**The task:**
Take the line that contains "Sc237CXzxsVAqRNIYNcjnLFH" and each one after it through the last line below, and retype them exactly. Leave out the pictures.

**Records provided:**
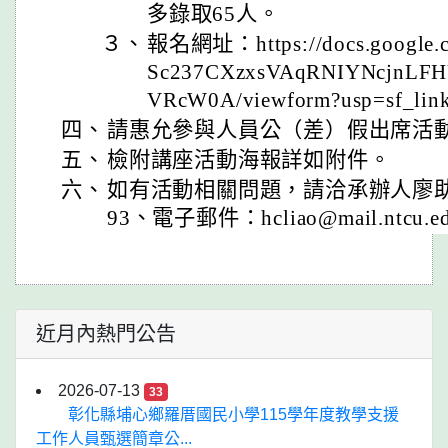
多錄取65人。
３、
報名網址：https://docs.google.c
Sc237CXzxsVAqRNIYNcjnLFH
VRcW0A/viewform?usp=sf_li
四、
請惠允參與人員公（差）假出席活
五、
檢附講座活動海報詳如附件。
六、
如有活動相關問題，請洽承辦人廖助理（
93、電子郵件：hcliao@mail.ntcu.e
近月內熱門公告
2026-07-13
33
彰化縣埔心鄉羅厝國民小學115學年度教學支援
工作人員甄選簡章公...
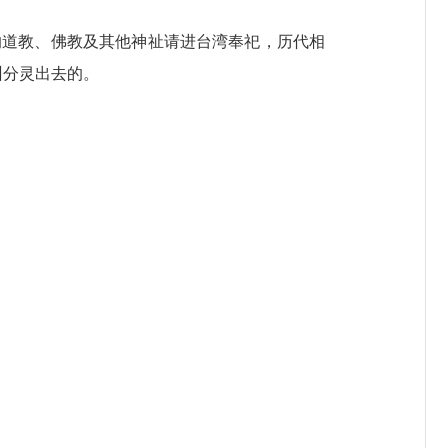
道教、佛教及其他神祉请进台湾奉祀，历代相
州分灵出去的。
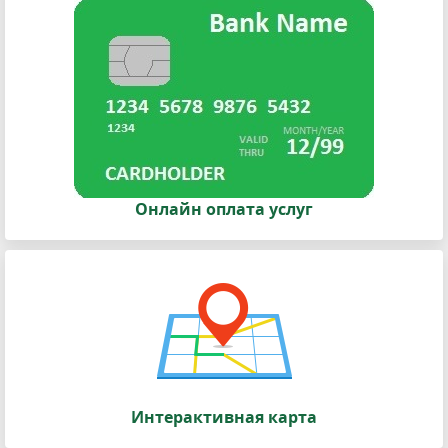
Онлайн оплата услуг
Интерактивная карта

**Answer:**
Sc237CXzxsVAqRNIYNcjnLFH
VRcW0A/viewform?usp=sf_li
四、
請惠允參與人員公（差）假出席活
五、
檢附講座活動海報詳如附件。
六、
如有活動相關問題，請洽承辦人廖助理（
93、電子郵件：hcliao@mail.ntcu.e
近月內熱門公告
2026-07-13
33
彰化縣埔心鄉羅厝國民小學115學年度教學支援
工作人員甄選簡章公...
道教、佛教及其他神祉请进台湾奉祀，历代相
州分灵出去的。
Онлайн оплата услуг
Интерактивная карта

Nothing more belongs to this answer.